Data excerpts
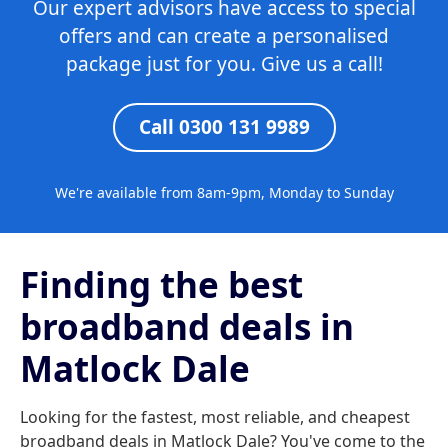
Our expert advisors have access to special
offers and can create a personalised
package just for you. Give us a call!
Call 0300 131 9989
We're available from 8am-9pm, Monday to Sunday
Finding the best
broadband deals in
Matlock Dale
Looking for the fastest, most reliable, and cheapest
broadband deals in Matlock Dale? You've come to the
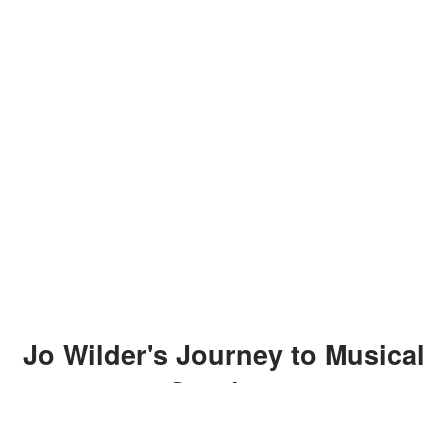
Jo Wilder's Journey to Musical
Stardom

ACTIVITY |
Reproduce all entries without any change, and omit the pictures.

OUTPUT OF THE EXERCISE |
Our expert advisors have access to special
offers and can create a personalised
package just for you. Give us a call!
Call 0300 131 9989
We're available from 8am-9pm, Monday to Sunday
Finding the best
broadband deals in
Matlock Dale
Looking for the fastest, most reliable, and cheapest
broadband deals in Matlock Dale? You've come to the
Jo Wilder's Journey to Musical
Stardom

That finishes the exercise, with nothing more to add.